Tidyverse Exercises in R: 50 Real-World Practice Problems
Fifty cross-package practice problems combining dplyr, tidyr, stringr, lubridate, and purrr on real-world workflows. The intermediate sweet spot where you have to pick the right verb from the right package and chain them. Hidden solutions.
Section 1. Reshape and wrangle (8 problems)
Exercise 1.1: Wide to long
Scenario: You receive quarterly sales as a wide table with columns Q1-Q4. Pivot to long format with columns region, quarter, sales.
Difficulty: Beginner
Click to reveal solution
Explanation: pivot_longer collapses wide columns into 2: a names column and a values column. cols accepts tidyselect (Q1:Q4, starts_with("Q"), where(is.numeric), etc.).
Exercise 1.2: Long to wide
Scenario: Same data, opposite direction.
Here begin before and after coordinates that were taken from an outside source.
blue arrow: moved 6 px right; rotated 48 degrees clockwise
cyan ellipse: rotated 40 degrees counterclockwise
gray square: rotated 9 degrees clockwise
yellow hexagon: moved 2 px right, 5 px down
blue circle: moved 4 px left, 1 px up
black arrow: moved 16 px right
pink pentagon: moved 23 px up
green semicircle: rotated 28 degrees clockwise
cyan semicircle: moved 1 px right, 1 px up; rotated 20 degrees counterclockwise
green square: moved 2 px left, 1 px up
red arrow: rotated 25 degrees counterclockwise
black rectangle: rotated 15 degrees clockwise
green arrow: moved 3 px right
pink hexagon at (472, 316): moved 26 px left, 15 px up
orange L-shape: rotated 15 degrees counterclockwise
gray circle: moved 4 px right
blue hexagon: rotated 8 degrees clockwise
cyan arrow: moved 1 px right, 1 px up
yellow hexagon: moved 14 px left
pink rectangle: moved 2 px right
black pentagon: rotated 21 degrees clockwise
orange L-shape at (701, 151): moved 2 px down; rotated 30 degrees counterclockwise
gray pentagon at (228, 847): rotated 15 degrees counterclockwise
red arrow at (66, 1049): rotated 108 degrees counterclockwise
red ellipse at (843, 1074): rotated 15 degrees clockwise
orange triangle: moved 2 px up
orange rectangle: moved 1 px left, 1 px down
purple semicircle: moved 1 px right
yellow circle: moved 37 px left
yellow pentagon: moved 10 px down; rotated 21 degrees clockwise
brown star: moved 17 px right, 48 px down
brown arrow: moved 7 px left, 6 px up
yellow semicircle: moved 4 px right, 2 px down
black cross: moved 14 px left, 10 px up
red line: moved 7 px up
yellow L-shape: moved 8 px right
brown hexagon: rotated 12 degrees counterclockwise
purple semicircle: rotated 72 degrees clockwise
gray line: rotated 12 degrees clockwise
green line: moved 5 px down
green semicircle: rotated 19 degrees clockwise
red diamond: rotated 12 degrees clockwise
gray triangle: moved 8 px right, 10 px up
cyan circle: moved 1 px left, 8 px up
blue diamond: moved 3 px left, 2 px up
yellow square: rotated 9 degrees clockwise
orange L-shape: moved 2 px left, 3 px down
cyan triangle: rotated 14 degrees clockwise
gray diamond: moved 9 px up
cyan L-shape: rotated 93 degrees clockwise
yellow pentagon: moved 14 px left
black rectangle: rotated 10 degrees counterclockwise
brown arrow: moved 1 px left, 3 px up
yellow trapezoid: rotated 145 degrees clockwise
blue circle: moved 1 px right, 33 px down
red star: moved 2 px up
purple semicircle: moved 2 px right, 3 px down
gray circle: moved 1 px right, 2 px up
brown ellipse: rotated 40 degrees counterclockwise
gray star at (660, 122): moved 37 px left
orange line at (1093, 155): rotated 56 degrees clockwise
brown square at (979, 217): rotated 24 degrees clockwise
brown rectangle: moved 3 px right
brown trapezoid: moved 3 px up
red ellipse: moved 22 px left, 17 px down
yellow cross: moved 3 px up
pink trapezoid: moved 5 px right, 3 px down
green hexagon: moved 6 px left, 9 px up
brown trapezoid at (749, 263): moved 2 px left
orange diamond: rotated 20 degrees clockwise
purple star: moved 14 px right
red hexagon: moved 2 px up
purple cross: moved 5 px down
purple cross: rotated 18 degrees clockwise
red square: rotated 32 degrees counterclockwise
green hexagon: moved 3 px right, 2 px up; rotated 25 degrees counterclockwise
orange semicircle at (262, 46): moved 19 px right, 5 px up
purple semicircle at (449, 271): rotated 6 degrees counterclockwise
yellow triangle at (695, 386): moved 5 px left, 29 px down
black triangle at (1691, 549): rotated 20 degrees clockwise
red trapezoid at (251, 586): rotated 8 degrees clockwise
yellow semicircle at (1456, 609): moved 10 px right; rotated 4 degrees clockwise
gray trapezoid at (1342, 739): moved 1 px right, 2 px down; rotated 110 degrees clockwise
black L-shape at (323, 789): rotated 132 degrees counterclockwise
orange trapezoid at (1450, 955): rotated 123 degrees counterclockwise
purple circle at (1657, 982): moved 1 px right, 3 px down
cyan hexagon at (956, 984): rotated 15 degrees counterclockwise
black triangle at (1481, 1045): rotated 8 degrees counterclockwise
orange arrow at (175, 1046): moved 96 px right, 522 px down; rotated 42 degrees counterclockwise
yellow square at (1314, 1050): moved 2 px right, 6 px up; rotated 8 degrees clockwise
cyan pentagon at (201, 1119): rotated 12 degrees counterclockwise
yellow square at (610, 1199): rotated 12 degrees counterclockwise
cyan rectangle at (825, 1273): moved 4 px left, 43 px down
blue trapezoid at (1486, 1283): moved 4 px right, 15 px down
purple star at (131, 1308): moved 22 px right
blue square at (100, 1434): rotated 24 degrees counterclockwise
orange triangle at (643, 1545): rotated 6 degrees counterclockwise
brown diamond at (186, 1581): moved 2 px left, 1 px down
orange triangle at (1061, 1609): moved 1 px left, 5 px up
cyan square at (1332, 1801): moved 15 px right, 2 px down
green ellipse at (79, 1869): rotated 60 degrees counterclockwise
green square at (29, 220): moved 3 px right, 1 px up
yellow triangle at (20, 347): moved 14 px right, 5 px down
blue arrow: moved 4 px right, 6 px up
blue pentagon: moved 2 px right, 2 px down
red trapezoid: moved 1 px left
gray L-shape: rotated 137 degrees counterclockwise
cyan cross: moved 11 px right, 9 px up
Take a long table of (region, quarter, sales) and pivot to one column per quarter.
Difficulty: Beginner
Click to reveal solution
Explanation: pivot_wider goes the other way: each unique value of names_from becomes a new column, with the values_from values placed in.
Exercise 1.3: Separate a combined column
Scenario: A column named full_name contains "Last, First" entries. Split into last and first.
Difficulty: Intermediate
Click to reveal solution
Explanation: separate_wider_delim (tidyr 1.3+) splits by a fixed delimiter into the named columns. Older separate() still works but is superseded.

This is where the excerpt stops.